Le 1er février 2019, dans le cadre d’une QPC, le Conseil Constitutionnel déclare conforme à la Constitution les articles du code pénal relatifs à la pénalisation de la prostitution. Elle comprend un volet social, et une aide à la sortie pour se reconvertir. Elle se substitue à la pratique du racolage pénalisé auparavant, mais victime d’une large marge discrétionnaire des forces de l’ordre qui en faisaient un usage abusif. La finalité de cette loi est louable puisqu’elle a pour but de lutter contre la traite humaine, les agressions sexuelles, le viol et la protection sexuelle des mineurs.

Pourtant, sa concrétisation a bien des effets contraires, comme je l’avais craint. Les chiffres le montrent. Depuis l’entrée en vigueur de la loi, deux fois plus de signalements ont été rapportés auprès des associations, le nombre de mineurs exploités a augmenté, les cas signalés à l’Office Central pour la Répression de la Traite des Êtres Humains ont doublé en 2017 à 87.

La prohibition ne mène-t-elle pas au manque d’encadrement ? Ne vaudrait-il pas mieux légaliser pour mieux surveiller ? À l’instar de Maître Spinosi, je trouve paradoxal de pénaliser des clients de travailleurs qui paient leurs impôts et cotisations sociales.

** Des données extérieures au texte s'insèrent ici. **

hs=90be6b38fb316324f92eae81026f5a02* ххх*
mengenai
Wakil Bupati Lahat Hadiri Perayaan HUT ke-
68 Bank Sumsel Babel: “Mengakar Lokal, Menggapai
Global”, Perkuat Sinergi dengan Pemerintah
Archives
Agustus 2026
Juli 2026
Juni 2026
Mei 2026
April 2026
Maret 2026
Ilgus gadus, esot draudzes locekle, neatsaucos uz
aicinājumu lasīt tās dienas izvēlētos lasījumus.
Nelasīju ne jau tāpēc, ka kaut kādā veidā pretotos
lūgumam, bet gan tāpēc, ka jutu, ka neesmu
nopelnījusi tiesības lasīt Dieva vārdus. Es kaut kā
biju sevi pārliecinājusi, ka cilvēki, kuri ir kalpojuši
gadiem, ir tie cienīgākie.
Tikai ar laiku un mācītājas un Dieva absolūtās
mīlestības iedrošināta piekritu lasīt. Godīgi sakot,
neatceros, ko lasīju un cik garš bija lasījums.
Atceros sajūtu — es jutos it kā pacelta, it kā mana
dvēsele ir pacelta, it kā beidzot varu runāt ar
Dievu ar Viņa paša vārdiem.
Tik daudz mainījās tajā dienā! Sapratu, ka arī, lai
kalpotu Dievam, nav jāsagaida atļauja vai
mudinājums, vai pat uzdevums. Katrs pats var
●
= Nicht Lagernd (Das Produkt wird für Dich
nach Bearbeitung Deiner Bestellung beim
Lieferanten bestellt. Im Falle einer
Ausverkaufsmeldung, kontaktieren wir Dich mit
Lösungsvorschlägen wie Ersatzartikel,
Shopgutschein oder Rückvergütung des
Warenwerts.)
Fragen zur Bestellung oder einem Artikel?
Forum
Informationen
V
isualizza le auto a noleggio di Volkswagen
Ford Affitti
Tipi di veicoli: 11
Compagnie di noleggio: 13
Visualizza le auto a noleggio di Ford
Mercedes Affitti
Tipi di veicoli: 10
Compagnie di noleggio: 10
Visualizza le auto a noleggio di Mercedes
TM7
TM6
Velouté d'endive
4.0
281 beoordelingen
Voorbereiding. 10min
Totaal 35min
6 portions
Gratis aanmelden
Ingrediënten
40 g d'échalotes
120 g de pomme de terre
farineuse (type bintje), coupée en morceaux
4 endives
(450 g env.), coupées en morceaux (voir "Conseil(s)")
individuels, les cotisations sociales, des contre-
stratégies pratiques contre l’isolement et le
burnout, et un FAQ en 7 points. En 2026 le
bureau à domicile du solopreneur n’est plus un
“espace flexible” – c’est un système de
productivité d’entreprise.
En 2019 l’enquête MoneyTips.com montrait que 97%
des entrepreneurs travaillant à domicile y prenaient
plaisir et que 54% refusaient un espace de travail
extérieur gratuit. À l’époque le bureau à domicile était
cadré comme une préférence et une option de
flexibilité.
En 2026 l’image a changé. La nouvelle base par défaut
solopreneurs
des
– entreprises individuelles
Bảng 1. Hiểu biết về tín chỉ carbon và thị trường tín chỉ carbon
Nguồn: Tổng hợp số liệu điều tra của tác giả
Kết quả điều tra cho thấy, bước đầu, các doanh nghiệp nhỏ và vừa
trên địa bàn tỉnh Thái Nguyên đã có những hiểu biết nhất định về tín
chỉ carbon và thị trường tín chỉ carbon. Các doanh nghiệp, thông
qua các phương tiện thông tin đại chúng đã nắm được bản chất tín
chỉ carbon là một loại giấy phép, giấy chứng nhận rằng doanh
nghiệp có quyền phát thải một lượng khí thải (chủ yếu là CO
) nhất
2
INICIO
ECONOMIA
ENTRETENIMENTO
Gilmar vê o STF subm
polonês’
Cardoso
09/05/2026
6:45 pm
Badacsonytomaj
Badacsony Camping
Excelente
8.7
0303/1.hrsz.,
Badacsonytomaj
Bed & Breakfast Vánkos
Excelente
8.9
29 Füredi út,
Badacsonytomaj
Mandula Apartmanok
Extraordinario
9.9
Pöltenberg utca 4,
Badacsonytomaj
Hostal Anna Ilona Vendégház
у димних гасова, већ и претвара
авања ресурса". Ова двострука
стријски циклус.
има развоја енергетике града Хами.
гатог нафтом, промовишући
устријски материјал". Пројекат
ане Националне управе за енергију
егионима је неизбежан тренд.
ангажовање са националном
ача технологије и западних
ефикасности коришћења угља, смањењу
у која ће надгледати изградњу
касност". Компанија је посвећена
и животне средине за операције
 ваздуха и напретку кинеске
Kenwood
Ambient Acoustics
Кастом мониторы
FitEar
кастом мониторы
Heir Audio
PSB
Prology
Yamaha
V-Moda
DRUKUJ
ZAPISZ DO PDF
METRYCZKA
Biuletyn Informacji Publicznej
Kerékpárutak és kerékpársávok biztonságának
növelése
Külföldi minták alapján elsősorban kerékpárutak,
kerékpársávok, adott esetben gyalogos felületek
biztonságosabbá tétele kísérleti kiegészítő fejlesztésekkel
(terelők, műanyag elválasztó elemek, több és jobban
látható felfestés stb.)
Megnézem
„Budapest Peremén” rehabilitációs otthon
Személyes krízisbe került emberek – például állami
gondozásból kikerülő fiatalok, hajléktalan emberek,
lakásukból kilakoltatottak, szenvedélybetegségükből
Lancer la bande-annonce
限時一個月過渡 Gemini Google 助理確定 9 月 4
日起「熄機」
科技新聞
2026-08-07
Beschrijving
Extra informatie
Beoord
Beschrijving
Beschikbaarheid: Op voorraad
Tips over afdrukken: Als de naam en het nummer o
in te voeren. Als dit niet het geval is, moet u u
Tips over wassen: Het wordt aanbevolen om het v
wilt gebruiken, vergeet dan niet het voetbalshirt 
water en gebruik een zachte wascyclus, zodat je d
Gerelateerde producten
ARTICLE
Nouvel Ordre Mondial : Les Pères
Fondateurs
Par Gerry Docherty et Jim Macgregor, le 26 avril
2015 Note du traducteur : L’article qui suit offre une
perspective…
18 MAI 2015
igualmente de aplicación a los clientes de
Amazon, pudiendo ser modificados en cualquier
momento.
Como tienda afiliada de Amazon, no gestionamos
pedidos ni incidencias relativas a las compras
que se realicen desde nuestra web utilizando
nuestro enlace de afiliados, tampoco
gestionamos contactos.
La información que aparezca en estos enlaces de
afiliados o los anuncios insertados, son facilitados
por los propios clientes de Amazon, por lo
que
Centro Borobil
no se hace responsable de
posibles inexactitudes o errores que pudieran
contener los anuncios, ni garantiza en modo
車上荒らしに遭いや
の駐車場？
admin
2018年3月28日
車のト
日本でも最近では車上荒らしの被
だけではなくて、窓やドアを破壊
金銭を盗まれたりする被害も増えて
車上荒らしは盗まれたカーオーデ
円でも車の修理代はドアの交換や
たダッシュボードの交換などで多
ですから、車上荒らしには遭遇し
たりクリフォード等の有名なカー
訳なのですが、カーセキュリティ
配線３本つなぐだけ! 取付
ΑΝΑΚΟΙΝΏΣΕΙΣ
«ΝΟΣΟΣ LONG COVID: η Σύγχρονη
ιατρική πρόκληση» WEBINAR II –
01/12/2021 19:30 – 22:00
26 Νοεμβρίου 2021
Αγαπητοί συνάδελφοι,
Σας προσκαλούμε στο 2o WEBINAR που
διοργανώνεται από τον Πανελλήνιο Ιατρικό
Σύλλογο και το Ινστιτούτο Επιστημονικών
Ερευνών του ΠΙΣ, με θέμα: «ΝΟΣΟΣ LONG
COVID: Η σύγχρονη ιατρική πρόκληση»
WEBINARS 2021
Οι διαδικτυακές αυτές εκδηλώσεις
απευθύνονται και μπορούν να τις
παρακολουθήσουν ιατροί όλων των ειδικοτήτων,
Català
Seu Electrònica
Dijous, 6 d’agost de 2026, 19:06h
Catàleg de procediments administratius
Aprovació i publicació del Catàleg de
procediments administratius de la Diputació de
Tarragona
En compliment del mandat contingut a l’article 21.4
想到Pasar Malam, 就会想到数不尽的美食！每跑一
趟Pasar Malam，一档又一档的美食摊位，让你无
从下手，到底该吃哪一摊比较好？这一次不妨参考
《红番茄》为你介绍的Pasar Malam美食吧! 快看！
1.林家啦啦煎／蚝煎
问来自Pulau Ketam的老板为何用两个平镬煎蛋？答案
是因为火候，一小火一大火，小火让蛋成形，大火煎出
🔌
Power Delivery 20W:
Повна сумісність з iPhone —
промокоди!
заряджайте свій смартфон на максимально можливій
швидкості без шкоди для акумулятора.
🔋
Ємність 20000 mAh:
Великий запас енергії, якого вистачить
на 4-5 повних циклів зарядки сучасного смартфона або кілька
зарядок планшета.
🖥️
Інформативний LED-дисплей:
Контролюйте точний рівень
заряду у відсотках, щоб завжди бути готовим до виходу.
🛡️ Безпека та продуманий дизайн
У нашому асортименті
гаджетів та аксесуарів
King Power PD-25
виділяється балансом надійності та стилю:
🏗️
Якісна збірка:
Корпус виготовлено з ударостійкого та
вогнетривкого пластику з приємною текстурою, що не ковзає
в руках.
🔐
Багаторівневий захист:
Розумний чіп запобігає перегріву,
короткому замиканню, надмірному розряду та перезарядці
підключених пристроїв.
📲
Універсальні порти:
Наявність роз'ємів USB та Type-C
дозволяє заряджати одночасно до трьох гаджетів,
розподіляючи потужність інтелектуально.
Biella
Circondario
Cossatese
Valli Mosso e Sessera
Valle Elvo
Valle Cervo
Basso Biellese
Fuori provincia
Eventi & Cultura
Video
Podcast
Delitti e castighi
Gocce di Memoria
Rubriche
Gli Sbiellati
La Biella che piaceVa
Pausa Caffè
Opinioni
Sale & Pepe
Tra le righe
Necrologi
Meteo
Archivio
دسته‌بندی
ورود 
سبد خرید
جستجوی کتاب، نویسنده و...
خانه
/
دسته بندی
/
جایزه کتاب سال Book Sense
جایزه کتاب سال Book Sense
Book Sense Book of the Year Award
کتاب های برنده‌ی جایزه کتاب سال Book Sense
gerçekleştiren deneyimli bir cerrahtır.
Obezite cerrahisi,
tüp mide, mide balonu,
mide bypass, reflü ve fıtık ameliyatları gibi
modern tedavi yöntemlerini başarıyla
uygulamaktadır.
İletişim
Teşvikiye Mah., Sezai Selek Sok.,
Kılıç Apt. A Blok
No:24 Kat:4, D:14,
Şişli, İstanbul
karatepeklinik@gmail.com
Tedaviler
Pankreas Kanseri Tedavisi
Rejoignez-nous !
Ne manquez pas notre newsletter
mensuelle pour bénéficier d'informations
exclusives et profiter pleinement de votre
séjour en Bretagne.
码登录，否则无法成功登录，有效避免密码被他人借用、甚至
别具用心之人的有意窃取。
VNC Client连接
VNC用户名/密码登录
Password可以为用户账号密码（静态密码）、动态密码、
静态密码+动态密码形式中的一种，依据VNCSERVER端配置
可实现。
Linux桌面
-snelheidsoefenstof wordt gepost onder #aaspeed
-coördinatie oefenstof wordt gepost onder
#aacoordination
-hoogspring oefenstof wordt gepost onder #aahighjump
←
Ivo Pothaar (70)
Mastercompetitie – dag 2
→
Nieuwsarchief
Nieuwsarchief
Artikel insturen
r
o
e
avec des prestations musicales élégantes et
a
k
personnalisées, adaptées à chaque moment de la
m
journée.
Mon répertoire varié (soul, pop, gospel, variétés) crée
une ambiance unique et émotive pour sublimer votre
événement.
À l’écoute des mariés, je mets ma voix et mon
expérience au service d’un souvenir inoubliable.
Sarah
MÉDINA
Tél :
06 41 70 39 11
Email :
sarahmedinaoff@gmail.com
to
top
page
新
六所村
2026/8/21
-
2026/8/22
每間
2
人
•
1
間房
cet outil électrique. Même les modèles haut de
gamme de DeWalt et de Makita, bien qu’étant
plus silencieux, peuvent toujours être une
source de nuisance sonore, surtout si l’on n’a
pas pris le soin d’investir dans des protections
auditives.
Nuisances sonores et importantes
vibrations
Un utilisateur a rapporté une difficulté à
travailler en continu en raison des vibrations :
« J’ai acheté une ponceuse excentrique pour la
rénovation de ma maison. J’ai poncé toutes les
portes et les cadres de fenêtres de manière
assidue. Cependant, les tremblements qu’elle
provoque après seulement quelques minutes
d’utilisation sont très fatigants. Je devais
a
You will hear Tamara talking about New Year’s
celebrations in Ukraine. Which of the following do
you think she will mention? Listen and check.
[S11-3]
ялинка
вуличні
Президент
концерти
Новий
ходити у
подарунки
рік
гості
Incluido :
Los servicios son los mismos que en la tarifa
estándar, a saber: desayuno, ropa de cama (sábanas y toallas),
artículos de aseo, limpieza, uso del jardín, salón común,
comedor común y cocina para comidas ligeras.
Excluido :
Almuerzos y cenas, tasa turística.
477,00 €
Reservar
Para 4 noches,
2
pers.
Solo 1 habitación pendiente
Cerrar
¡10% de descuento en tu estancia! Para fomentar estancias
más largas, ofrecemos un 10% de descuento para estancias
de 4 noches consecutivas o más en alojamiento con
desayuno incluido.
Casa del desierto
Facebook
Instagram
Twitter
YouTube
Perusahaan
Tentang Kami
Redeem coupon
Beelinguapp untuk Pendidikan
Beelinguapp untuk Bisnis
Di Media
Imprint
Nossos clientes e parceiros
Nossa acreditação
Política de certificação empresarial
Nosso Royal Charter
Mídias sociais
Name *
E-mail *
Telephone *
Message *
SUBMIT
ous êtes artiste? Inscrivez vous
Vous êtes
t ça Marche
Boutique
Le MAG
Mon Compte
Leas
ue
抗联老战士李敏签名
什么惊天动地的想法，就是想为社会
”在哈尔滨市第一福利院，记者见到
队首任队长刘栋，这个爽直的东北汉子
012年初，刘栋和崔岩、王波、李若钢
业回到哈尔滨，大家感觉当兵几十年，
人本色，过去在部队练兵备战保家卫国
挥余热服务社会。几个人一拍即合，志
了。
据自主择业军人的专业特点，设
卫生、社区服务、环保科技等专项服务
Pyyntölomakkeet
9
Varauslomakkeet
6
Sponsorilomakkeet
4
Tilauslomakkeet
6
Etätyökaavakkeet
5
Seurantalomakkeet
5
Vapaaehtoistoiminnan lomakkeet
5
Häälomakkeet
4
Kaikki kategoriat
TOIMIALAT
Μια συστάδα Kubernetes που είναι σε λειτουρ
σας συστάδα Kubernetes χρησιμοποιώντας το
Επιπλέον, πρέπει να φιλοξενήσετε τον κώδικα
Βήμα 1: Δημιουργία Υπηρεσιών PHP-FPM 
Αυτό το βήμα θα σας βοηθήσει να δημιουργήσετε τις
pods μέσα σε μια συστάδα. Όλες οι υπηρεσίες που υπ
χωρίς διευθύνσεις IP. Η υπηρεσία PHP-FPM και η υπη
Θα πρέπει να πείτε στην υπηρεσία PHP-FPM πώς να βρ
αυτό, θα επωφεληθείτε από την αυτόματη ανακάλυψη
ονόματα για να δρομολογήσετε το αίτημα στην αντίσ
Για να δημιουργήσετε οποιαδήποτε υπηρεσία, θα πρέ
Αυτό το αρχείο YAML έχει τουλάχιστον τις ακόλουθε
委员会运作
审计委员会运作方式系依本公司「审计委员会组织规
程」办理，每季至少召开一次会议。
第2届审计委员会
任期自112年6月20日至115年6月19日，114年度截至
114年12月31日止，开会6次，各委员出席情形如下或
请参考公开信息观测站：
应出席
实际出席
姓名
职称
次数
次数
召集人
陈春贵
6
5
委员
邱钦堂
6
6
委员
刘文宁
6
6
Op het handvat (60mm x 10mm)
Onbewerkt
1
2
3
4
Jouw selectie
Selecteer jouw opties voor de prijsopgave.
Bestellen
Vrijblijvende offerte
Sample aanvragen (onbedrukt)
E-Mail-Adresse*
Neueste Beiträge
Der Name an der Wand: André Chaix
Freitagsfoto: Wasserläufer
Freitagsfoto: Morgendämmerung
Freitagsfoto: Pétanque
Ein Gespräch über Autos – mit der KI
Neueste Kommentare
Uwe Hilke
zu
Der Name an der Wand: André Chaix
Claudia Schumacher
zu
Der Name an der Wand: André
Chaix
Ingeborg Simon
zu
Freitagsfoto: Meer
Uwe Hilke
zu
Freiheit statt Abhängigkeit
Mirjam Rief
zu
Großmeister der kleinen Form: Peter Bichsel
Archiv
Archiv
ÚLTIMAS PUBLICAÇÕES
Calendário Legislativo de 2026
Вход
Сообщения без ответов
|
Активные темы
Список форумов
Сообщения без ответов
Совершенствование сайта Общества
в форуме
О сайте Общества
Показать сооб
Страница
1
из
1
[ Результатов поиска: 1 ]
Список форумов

Les auteurs de la QPC invoquaient la liberté personnelle, la proportionnalité et la nécessité des peines, et la liberté d’entreprendre. Le Conseil Constitutionnel a statué dans le sens inverse.
Il a rappelé la marge d’appréciation du législateur qui est le garant de la conciliation entre la sauvegarde de l’ordre public et l’exercice des libertés. Il considère que les mesures prises ne sont pas disproportionnées. Il rappelle qu’il n’est qu’en mesure de se prononcer sur la constitutionnalité de la loi. Je prends acte de cette décision.

Il faut rappeler que les prostitué(e)s depuis cette pénalisation sont contraint(e)s de se cacher - sont donc plus sujet(te)s à des violences - d’accepter de procéder sans préservatif ce qui augmente le risque de transmission de MST et du VIH, ou une grossesse non désirée, sans compter les violences rendues plus difficiles à dénoncer (meurtre de Vanesa Campos). Les enjeux sont de taille, puisqu’ils touchent à des considérations de santé publique, à la dignité humaine et à la vie privée. Il ne serait pas surprenant que la question soit portée prochainement devant la Cour Européenne des Droits de l’Homme, qui aura ainsi à se prononcer sur la hiérarchie entre liberté du commerce et droits fondamentaux.